Tuesday 18 April 2017

Graphic Design: A User's Manual

Adrian Shaughnessy
Michael Bierut

Swiss Design

'Calm, ordered, tranquil and absence of ostentation - with a bit of geometry thrown in to hold it all together.'

Graphic Design perfection, for some however it is 'soulless conflation of graphic rigidity and arid expression.'

Neutrality - Traditional grid based rigidity and mathematically derived sense of structure are seen as too neutral. - Cold and unwelcoming according to clients

Order expresses the spirit of a more progressive age.




Helvetica

Helvetica is the 'democratic and rational solution to all typographic tasks. For others it is a problematical typeface that smacks of authoritarianism and sterility. Yet for most designers, it is a handy fallback option that gets us out of typographic jams.'

A symbol of order in a world of chaos, for others, it is soulless and mechanistic. Unoriginal and boring.




Aesthetics

'Set of principles concerned with the appreciation of beauty, especially in art.'

Focuses on it's visual appearance rather than its content or message however after further and deeper study it has been found that aesthetics and content are inseparable.

For designers, 'aesthetics is a term that has become interchangeable with style and visual appearance. although it is not only used to describe design that is beautiful or representative of good taste. Terms such as 'trash aesthetic and 'vernacular aesthetic' are common place.'

Two sides to aesthetics:

PRAGMATISTS: Designers who see design as a service industry supplying the packaging for business messages. (Objective)
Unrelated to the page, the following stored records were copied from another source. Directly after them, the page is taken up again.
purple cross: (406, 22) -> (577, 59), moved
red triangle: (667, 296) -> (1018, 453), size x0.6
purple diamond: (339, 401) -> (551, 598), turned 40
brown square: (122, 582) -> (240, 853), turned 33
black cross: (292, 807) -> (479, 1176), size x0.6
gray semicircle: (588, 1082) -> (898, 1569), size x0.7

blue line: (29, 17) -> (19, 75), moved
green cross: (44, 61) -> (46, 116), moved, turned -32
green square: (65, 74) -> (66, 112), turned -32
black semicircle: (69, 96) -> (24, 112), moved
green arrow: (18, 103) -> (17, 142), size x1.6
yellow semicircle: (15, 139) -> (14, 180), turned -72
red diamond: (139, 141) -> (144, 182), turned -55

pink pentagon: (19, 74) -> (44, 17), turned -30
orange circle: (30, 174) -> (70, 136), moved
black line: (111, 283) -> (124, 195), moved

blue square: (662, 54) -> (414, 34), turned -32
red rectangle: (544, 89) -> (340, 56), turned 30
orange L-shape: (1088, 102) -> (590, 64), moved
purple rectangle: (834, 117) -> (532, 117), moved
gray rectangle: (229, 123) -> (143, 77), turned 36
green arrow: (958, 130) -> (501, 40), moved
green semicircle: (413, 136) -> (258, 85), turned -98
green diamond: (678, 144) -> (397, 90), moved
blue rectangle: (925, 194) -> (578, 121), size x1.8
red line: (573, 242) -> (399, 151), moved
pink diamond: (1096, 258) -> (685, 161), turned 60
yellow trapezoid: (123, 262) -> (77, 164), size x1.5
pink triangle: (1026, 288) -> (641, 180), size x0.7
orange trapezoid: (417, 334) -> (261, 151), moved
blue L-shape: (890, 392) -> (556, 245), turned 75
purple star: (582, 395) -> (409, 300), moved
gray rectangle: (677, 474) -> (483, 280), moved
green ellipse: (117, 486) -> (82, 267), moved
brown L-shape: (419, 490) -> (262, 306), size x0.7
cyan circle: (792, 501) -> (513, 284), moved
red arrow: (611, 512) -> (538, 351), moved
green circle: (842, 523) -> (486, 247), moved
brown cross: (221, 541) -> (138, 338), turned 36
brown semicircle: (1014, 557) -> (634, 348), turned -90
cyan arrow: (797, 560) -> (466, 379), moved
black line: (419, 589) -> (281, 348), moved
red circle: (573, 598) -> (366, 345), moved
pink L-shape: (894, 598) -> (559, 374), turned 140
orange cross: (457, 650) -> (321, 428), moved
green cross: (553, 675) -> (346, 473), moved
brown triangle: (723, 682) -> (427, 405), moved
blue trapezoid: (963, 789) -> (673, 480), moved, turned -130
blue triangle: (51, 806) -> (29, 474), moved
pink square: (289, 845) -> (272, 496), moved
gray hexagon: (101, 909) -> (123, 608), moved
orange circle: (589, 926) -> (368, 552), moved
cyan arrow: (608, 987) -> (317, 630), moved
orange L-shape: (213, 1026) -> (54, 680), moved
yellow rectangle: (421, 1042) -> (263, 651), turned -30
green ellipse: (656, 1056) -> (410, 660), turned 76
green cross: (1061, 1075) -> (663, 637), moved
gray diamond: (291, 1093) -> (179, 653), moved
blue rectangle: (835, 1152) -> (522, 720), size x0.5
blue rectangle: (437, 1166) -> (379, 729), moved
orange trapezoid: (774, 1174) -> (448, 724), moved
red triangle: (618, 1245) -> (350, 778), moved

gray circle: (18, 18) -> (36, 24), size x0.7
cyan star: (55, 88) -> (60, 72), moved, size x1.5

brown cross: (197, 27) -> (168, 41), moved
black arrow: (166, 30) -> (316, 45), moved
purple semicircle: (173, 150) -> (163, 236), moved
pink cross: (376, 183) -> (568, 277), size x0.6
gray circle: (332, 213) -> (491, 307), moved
AESTHETES: 'Designers who see design as aesthetic expression driven by inner compulsion'
(Subjective)

'The former group underplays the importance of aesthetics; the latter group overplays the importance of aesthetics.'

Massimo Vignelli (In an interview with Steven Heller)
(Pragmatist)

'There are two kinds of graphic designers: one rooted in history and semiotics and problem solving. The other is more rooted in the liberal arts - painting, figurative arts, advertising, trends and fashions. One side is the structured side, the other is the emotional side.'

But even Vignelli has aesthetic impulses - George Orwell 'Why I Write', Orwell lists the 'four greatest motives' for writing:

  • Egotism
  • Historical Impulse
  • Political Purpose
  • Aesthetic Enthusiasm 
Asking this to a designer, aesthetics would have to be high on the list as it will be very hard to design without an awareness and interest in aesthetics. 




Fashions in Design

'Slavishly following fashion is lazy and unimaginative, yet when we stop being excited and informed by new trends its usually a sign that we've stopped caring about our personal development, and that we've stopped caring about the evolution of design in general. 

'It's fashionable to dismiss all fashions in graphic design as ephemeral and diminishing. Purists talk about the merits of tradition.' Shaughnessy is saying that although design traditions have survived the test of time, without fashion there is no 'fizz of the new'. Which sounds like a dull world.

'As designers get older, it is natural that they think less about fashionable gestures and more about permanent things.'

Super Super for example, 'carried a blast of steroid pumped magazine design that made designers sit up like meerkats at the approach of a leopard.' Unsurprisingly, it excited outrage and approval in equal measure.

Super Super excited curiosity.

Shaughnessy is saying that without fashions, design would be far less likely to evolve. 'If design doesnt admit rude intruders from time to time, it will atrophy.





Graphic Authorship - p127
Describes the activities of designers who generate their own content and create work without the sponsorship of a client. 

For Shaughnessy, 'a graphic designer who creates a new visual entity where one didn't previously exist is indulging in an at of authorship.' Going further, he believes that ' working for a client doesn't preclude the ability to have authorial intent.'

Making something that wasn't there before encourages authorship as the designer must design something new with confidence/authority. 

Ellen Lupton: 'Typically, designers provide the spit and polish but not the shoe.' This suggests that Lupton doesn't believe in authorship as designers are ready to do the bidding of the client. 





Ornament 

Since the rise of Modernist functionalism, ornament and decoration have been dirty words in graphic design. 





Avant Garde Design

Various avant garde movements have driven design to new heights. They shock. 
Avant Garde movements in the early 20th Century were oppositional. 




Originality 

Perhaps designers are consciously breaching the rules to avoid plagiarism.